Hirschl & Adler is pleased to present Duets: Art in Conversation, an exhibition of approximately fifty paintings, drawings, prints, and sculpture from the eighteenth-century to the present. Duets offers a fresh perspective by juxtaposing traditional eighteenth and nineteenth-century works with modern and contemporary art. Through pairing art works that relate in form, subject, or spirit we encourage the viewer to contemplate the connections between different generations of artists, the evolution of artistic style, and aesthetic intent. The core of Duets lies in the continuous conversation between works of art across time. Duets eliminates the restraints of chronology and initiates a dialogue that will challenge the viewer to analyze works of art through an unconventional lens.
Duets includes work by nineteenth-century artists including Albert Bierstadt (1830-1902), Theodore Robinson (1852-1896), and Alfred Thompson Bricher (1837-1908), paired with such twentiethcentury artists as Fairfield Porter (1907-1975) and Blanche Lazzell (1878-1956), as well as artists from Hirschl & Adler’s contemporary program, including John Moore (b. 1941), Stone Roberts (b. 1951), and Elizabeth Turk (b. 1961), among others.
Severin Roesen’s (1816-1872) Two-Tiered Still Life of Fruit (about 1857-72) will be paired with David Ligare’s (b. 1945) Still Life with Grapes and Pear (Aparchai) (2011). In keeping with the long still-life tradition, Roesen’s elaborate arrangement of fruit and grape vines is a celebration of the rich abundance of nature.
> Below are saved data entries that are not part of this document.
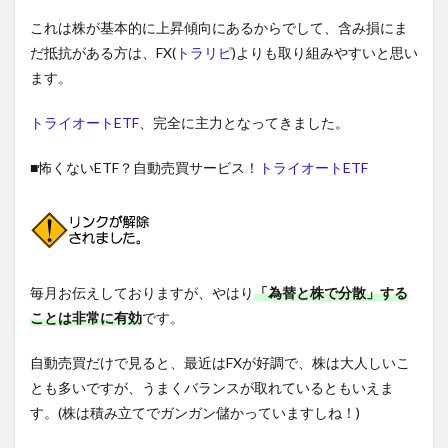
これは株が基本的に上昇傾向にあるからでして、含み損にま
だ抵抗がある方は、FX(
トラリピ
)よりも取り組みやすいと思い
ます。
トライオートETF
、完全に主力となってきました。
■怖くないETF？自動売買サービス！
トライオートETF
毎月お伝えしておりますが、やはり
「為替と株で分散」する
ことは非常に有効
です。
自動売買だけで見ると、最近はFXが好調で、株は大人しいこ
とも多いですが、うまくバランスが取れているともいえま
す。(株は積み立てでガンガン儲かっていますしね！)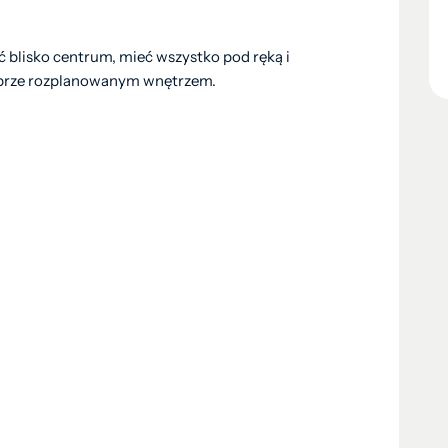
ć blisko centrum, mieć wszystko pod ręką i
dobrze rozplanowanym wnętrzem.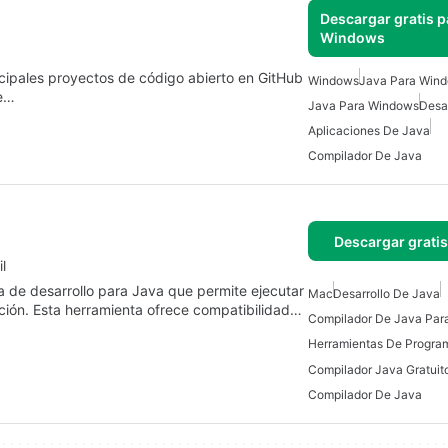
Descargar gratis p
Windows
ncipales proyectos de código abierto en GitHub
Windows
Java Para Win
te…
Java Para Windows
Desa
Aplicaciones De Java
Compilador De Java
Descargar grati
l
 de desarrollo para Java que permite ejecutar
Mac
Desarrollo De Java
ción. Esta herramienta ofrece compatibilidad…
Compilador De Java Par
Herramientas De Progra
Compilador Java Gratuit
Compilador De Java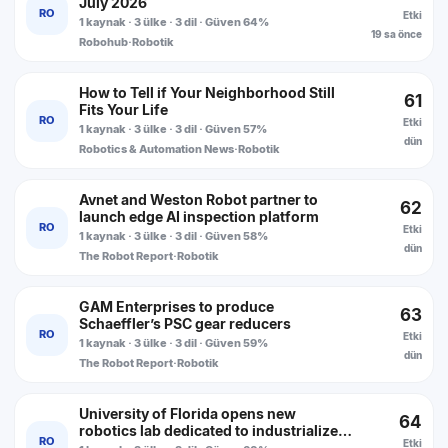
July 2026
RO
Etki
1 kaynak · 3 ülke · 3 dil · Güven 64%
19 sa önce
Robohub
·
Robotik
How to Tell if Your Neighborhood Still
61
Fits Your Life
RO
Etki
1 kaynak · 3 ülke · 3 dil · Güven 57%
dün
Robotics & Automation News
·
Robotik
Avnet and Weston Robot partner to
62
launch edge AI inspection platform
RO
Etki
1 kaynak · 3 ülke · 3 dil · Güven 58%
dün
The Robot Report
·
Robotik
GAM Enterprises to produce
63
Schaeffler’s PSC gear reducers
RO
Etki
1 kaynak · 3 ülke · 3 dil · Güven 59%
dün
The Robot Report
·
Robotik
University of Florida opens new
64
robotics lab dedicated to industrialized
RO
Etki
construction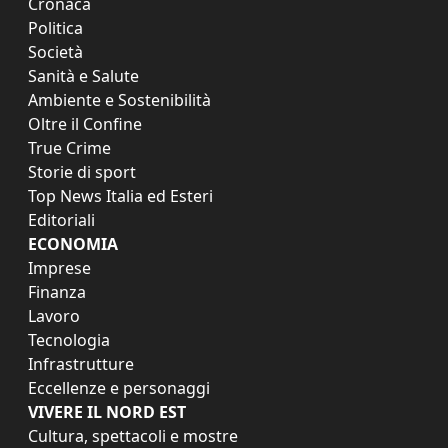
Cronaca
Politica
Società
Sanità e Salute
Ambiente e Sostenibilità
Oltre il Confine
True Crime
Storie di sport
Top News Italia ed Esteri
Editoriali
ECONOMIA
Imprese
Finanza
Lavoro
Tecnologia
Infrastrutture
Eccellenze e personaggi
VIVERE IL NORD EST
Cultura, spettacoli e mostre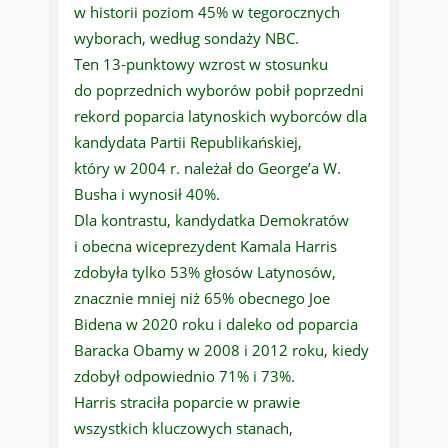
w historii poziom 45% w tegorocznych
wyborach, według sondaży NBC.
Ten 13-punktowy wzrost w stosunku
do poprzednich wyborów pobił poprzedni
rekord poparcia latynoskich wyborców dla
kandydata Partii Republikańskiej,
który w 2004 r. należał do George’a W.
Busha i wynosił 40%.
Dla kontrastu, kandydatka Demokratów
i obecna wiceprezydent Kamala Harris
zdobyła tylko 53% głosów Latynosów,
znacznie mniej niż 65% obecnego Joe
Bidena w 2020 roku i daleko od poparcia
Baracka Obamy w 2008 i 2012 roku, kiedy
zdobył odpowiednio 71% i 73%.
Harris straciła poparcie w prawie
wszystkich kluczowych stanach,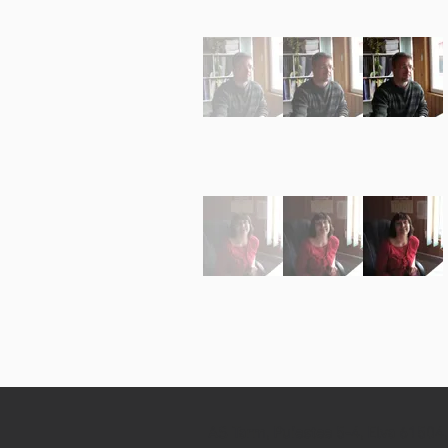
AS Tarm, Puiestee 5-4, Elva 61504,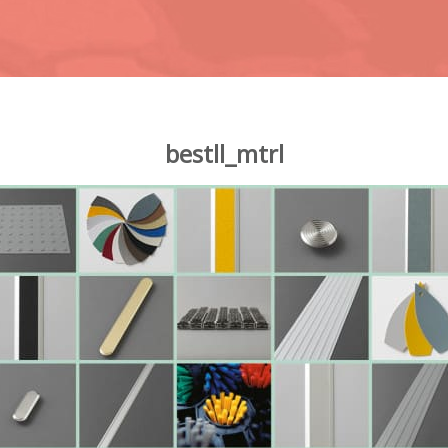
bestll_mtrl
Deviating from traditional still-life painting, Ligare finds his inspiration in Greco-Roman Classicism. By placing his subject within an altar-like space, Ligare explores the ancient practice of honoring the gods by offering the “first fruits” of the harvest.
Albert Bierstadt’s California on the Truckee River (1872) will be shown alongside Marc Trujillo’s (b. 1966) 3800 Barham Boulevard (2011). Bierstadt’s depiction of the California wilderness conveys the nineteenth-century view of the American West as a land of promise and possibility. 3800 Barham Boulevard presents a contemporary view of urban California, the result of western expansionism, ubiquitous urban sprawl recognizable as the American landscape of today. The California landscape, once idealized by Bierstadt, is reflected in the glass façade of a modern office building.
Two new works by sculptor Elizabeth Turk (b. 1961), Black Banded, Cage: Box 1 (2013) and Black Banded, Cage: Box 4 (2013), will be paired with Ralph Rosenborg’s (1913-1993) woodcut American Landscape: Houses, Gardens and Trees (1939). Rosenborg’s geometric abstraction echoes the forms created by Turk through the manipulation of stone. Through the physical act of carving stone and wood Rosenborg and Turk each explore the relationship between positive and negative space, creating forms that are the result of the absence of material, a process that Turk describes as, “constructing by destructing.”